▶ **Work instructions**: Which lines in the data below contain the word "warrant"? Return each of them.
----- Input material
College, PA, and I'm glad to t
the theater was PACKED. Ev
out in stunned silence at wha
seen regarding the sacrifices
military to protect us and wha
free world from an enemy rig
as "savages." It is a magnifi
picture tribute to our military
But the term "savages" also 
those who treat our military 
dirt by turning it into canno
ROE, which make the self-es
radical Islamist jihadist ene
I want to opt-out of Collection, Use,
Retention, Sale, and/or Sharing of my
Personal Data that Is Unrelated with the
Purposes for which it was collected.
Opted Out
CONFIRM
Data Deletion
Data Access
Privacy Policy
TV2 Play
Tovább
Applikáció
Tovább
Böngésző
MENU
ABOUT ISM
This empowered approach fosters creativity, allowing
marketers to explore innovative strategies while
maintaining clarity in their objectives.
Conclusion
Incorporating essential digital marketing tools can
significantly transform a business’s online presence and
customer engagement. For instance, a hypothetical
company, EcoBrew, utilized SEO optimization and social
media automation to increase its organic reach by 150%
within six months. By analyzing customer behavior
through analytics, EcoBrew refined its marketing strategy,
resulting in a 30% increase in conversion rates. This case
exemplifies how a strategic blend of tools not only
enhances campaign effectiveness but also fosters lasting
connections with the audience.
----------
----- Input material
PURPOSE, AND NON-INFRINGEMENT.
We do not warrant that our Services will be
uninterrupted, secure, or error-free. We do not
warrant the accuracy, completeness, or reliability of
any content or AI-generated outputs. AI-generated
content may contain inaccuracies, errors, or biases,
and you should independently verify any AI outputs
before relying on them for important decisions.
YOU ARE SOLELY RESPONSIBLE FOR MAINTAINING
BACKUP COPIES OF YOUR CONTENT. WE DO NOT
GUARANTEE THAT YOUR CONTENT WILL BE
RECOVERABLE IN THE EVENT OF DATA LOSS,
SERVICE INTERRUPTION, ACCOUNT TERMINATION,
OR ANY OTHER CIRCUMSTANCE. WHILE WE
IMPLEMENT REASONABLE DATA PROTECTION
----------
▶ **Reply to the task**:
We do not warrant that our Services will be
warrant the accuracy, completeness, or reliability of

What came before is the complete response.